If a line in the entries below includes "tendo", show that line.

"""

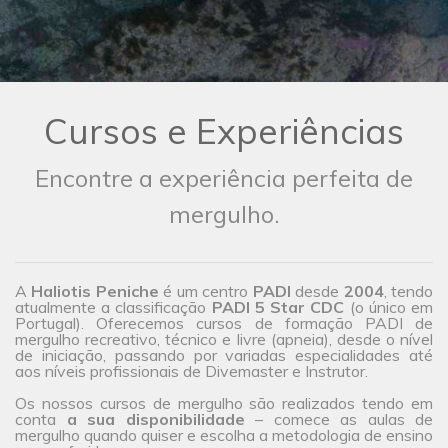
Cursos e Experiências
Encontre a experiência perfeita de
mergulho.
A
Haliotis Peniche
é um centro
PADI
desde
2004
, tendo
atualmente a classificação
PADI 5 Star CDC
(o único em
Portugal). Oferecemos cursos de formação PADI de
mergulho recreativo, técnico e livre (apneia), desde o nível
de iniciação, passando por variadas especialidades até
aos níveis profissionais de Divemaster e Instrutor.
Os nossos cursos de mergulho são realizados tendo em
conta
a sua disponibilidade
– comece as aulas de
mergulho quando quiser e escolha a metodologia de ensino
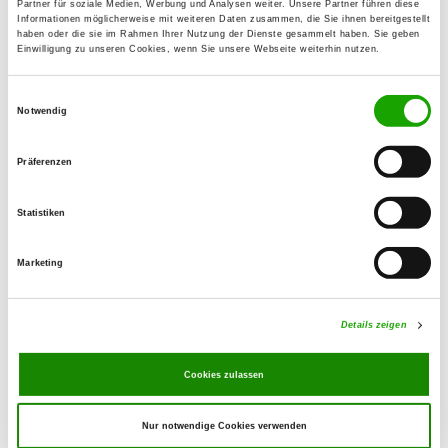
Partner für soziale Medien, Werbung und Analysen weiter. Unsere Partner führen diese
Im Sportzentrum 5
Informationen möglicherweise mit weiteren Daten zusammen, die Sie ihnen bereitgestellt
Details
76709 Kronau
haben oder die sie im Rahmen Ihrer Nutzung der Dienste gesammelt haben. Sie geben
Einwilligung zu unseren Cookies, wenn Sie unsere Webseite weiterhin nutzen.
OG - Obergrombach e.V.
Einwilligungsauswahl
Notwendig
Helmsheimerstr. 55
Details
76646 Bruchsal Obergrombach
Präferenzen
OG - St. Leon e.V.
Statistiken
Kronauerstr. 112
Details
68789 St. Leon-Rot
Marketing
OG - Steinsberg e.V., Sitz Sinsheim
Details zeigen
Schattenhälde
Details
74889 Sinsheim-Weiler
Cookies zulassen
Nur notwendige Cookies verwenden
OG - Untergrombach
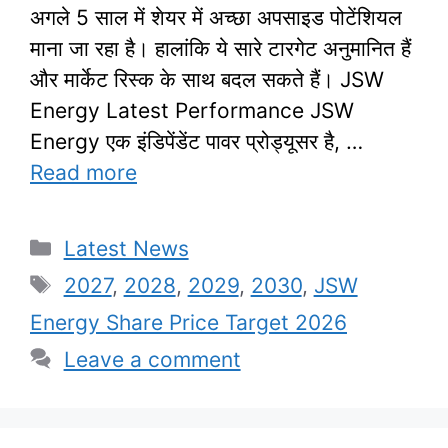
अगले 5 साल में शेयर में अच्छा अपसाइड पोटेंशियल
माना जा रहा है। हालांकि ये सारे टारगेट अनुमानित हैं
और मार्केट रिस्क के साथ बदल सकते हैं। JSW
Energy Latest Performance JSW
Energy एक इंडिपेंडेंट पावर प्रोड्यूसर है, …
Read more
Categories
Latest News
Tags
2027
,
2028
,
2029
,
2030
,
JSW
Energy Share Price Target 2026
Leave a comment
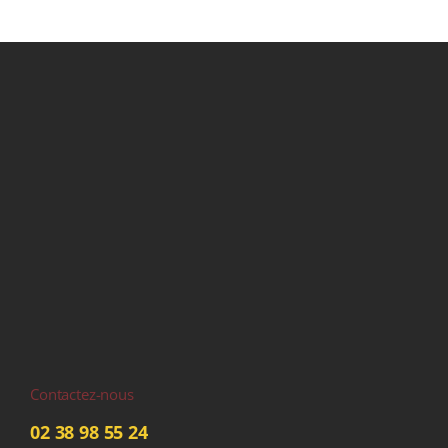
Contactez-nous
02 38 98 55 24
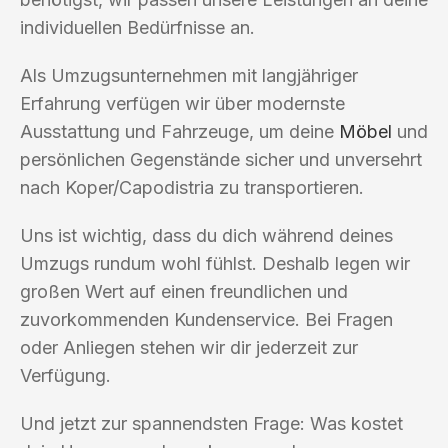
individuellen Bedürfnisse an.
Als Umzugsunternehmen mit langjähriger
Erfahrung verfügen wir über modernste
Ausstattung und Fahrzeuge, um deine
Möbel
und
persönlichen Gegenstände sicher und unversehrt
nach Koper/Capodistria zu transportieren.
Uns ist wichtig, dass du dich während deines
Umzugs rundum wohl fühlst. Deshalb legen wir
großen Wert auf einen freundlichen und
zuvorkommenden Kundenservice. Bei Fragen
oder Anliegen stehen wir dir jederzeit zur
Verfügung.
Und jetzt zur spannendsten Frage: Was kostet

"""

* _WRITTEN ANSWER_:
, tendo
Os nossos cursos de mergulho são realizados tendo em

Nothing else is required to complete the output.